Caroline Darian, il racconto della figlia di Dominique Pelicot uno dei più grandi predatori sessuali delle storia
«Mi chiamo Caroline Darian e sono la figlia della vittima e quella del carnefice», così l’autrice del libro E ho smesso di chiamarti papà, appena pubblicato in Italia, parla di sé e della sua storia. A dicembre, suo padre, Dominique Pelicot, è stato condannato a 20 anni per aver drogato sua moglie Gisèle per violentarla e consegnarla a oltre ottanta sconosciuti che hanno abusato di lei a Mazan. Il tribunale di Vaucluse, dopo quattro mesi di processo, ha giudicato colpevoli anche 51 uomini di età compresa tra 27 e 74 anni, accusati per stupro aggravato di Gisèle Pelicot, tra il 2011 e il 2020.
La grande esclusa dal processo resta Caroline Darian, figlia di Dominique. L’abbiamo incontrata a Milano, il giorno dell’uscita in Italia del suo libro. Di lei sono state trovate nel computer del padre, in una cartella cancellata, due foto in cui giace in un letto incosciente, probabilmente drogata, in una posizione innaturale e con addosso degli slip che non riconosce. Moltissimo per sconvolgere la mente di una figlia sicura di essere stata lei stessa una preda del padre. Non abbastanza per essere riconosciuta come vittima in un processo per stupro. Rivolgendosi a suo padre in Tribunale, Darian ha detto: «So che hai abusato di me. Non hai il coraggio di dirmelo, ma io ho bisogno di conoscere la verità per andare avanti».

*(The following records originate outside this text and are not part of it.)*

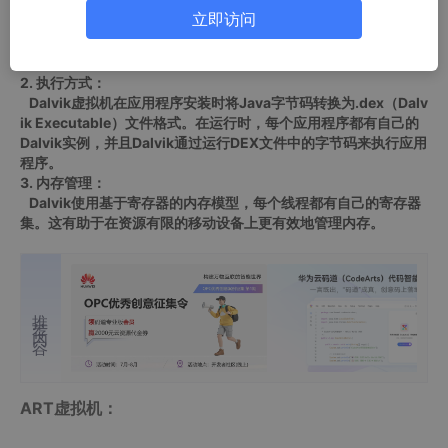
Dalvik虚拟机是在Android早期版本中使用的虚拟机，其设计目
立即访问
的是为了在资源受限的移动设备上执行Java字节码。它采用了just
-in-time (JIT) 编译的方式，即在运行时将字节码转换为本地机器
代码。
2. 执行方式：
Dalvik虚拟机在应用程序安装时将Java字节码转换为.dex（Dalv
ik Executable）文件格式。在运行时，每个应用程序都有自己的
Dalvik实例，并且Dalvik通过运行DEX文件中的字节码来执行应用
程序。
3. 内存管理：
Dalvik使用基于寄存器的内存模型，每个线程都有自己的寄存器
集。这有助于在资源有限的移动设备上更有效地管理内存。
推荐内容
ART虚拟机：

Caroline, cosa è rimasto della sua vita prima del 2 novembre 2020, quando ha scoperto la verità su suo padre?
«C’è un’infinità di ricordi che preferisco tenere in un cassetto. La vita prima del 2020 era quella di Caroline innocente e ignara dei terremoti che sconvolgono l’esistenza. Oggi è tutto differente. Oggi mi trovo a fare i conti con una pesantissima eredità filiale».
Dominique ha sempre negato di averla drogata, di averle scattato delle foto e di aver abusato di lei, anche se lei è certa che l’abbia fatto. Come si sente? Si vede come una vittima dimenticata?

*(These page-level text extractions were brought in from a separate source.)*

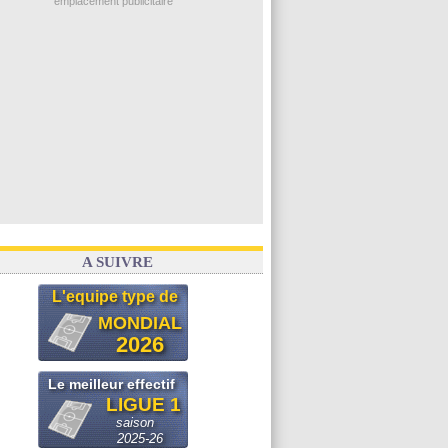
emplacement publicitaire
A SUIVRE
L'equipe type de
MONDIAL
2026
Le meilleur effectif
LIGUE 1
saison
2025-26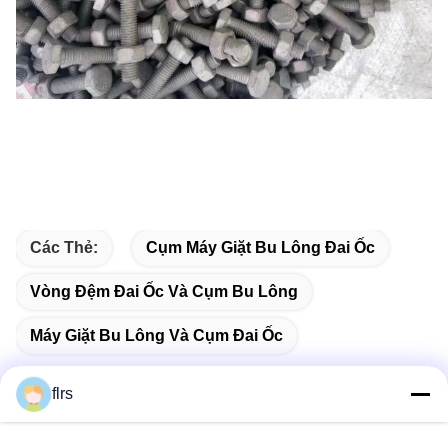
Các Thẻ:
Cụm Máy Giặt Bu Lông Đai Ốc
Vòng Đệm Đai Ốc Và Cụm Bu Lông
Máy Giặt Bu Lông Và Cụm Đai Ốc
flrs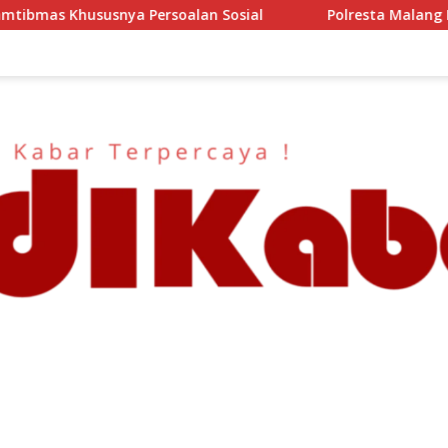
n Sosial
Polresta Malang Kota Gelar Makan Bersama d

«Durante i mesi mesi del processo, Dominique ha negato di aver drogato sua figlia, di averla fotografata e sedata. Ma io so che in queste due fotografie, scattate a mia insaputa, non sto dormendo. Non c’è dubbio. Per me vederle è stato un cataclisma. Quest’uomo mi ha guardato con uno sguardo incestuoso. La domanda è perché. E se si considera la fedina penale di Dominique Pelicot è ovvio che non l’abbia fatto solo come esperimento. Devo imparare a convivere con una verità che non mi sarà mai rivelata».
Come fa?
«La cosa più importante è che io ho deciso di fidarmi di me stessa. Ho sporto denuncia appena ho viste quelle foto. So che la verità è nelle mie mani. Avrei voluto sentirla da lui, vederla riconosciuta in un processo, ma sono certa che quello che sostengo sia reale. Purtroppo sono una vittima non riconosciuta, invisibile, come altre centinaia e centinaia di donne e ragazze in Francia. Il problema è che non ci sono prove, non c’è una confessione. C’è un’intima certezza, che si scontra con un muro di silenzio e di bugie».

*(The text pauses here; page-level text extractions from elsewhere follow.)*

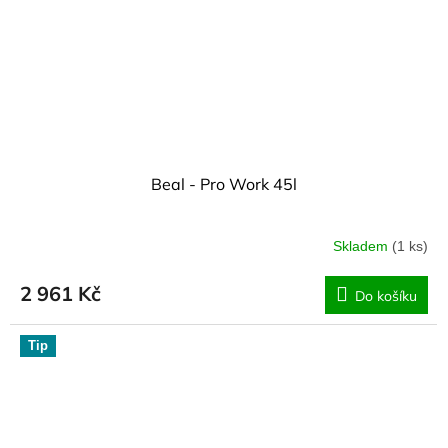
Beal - Pro Work 45l
Skladem
(1 ks)
2 961 Kč
Do košíku
Tip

Sperava che Dominique Pelicot dicesse la verità durante il processo?
«Speravo che fosse abbastanza onesto da ammettere qualcosa, almeno sull’origine delle fotografie. E invece ha detto tutto e il contrario di tutto, cominciando con il negare di essere stato lui a scattarle. Francamente non mi aspetto più di scoprire la verità. Lui è un manipolatore, un usurpatore, un bugiardo».
In che misura l’incertezza le impedisce di elaborare quello che è successo?
«Non sapere è molto peggio che sapere. Vivere nel dubbio è una condanna. Dopodiché, significa anche fidarsi ancora di più di se stessi. Essere certi che se si ha una convinzione, non viene dal nulla. Lui mente, ma io posso dirmi la verità. So che ho fatto bene ad affermare forte e chiaro in quell’aula di tribunale che ero una vittima. Una vittima non riconosciuta, certo, ma pur sempre una vittima. È importante parlare e non lasciarsi abbattere dall’indifferenza e dall’impotenza del sistema giudiziario».
Pensa che troverà mai le risposte che cerca?
«No, la mia condizione di vittima non sarà mai riconosciuta dalla legge. Solo una confessione di Pelicot cambierebbe le cose. Sarà mai abbastanza onesto da farla? Non ci conto».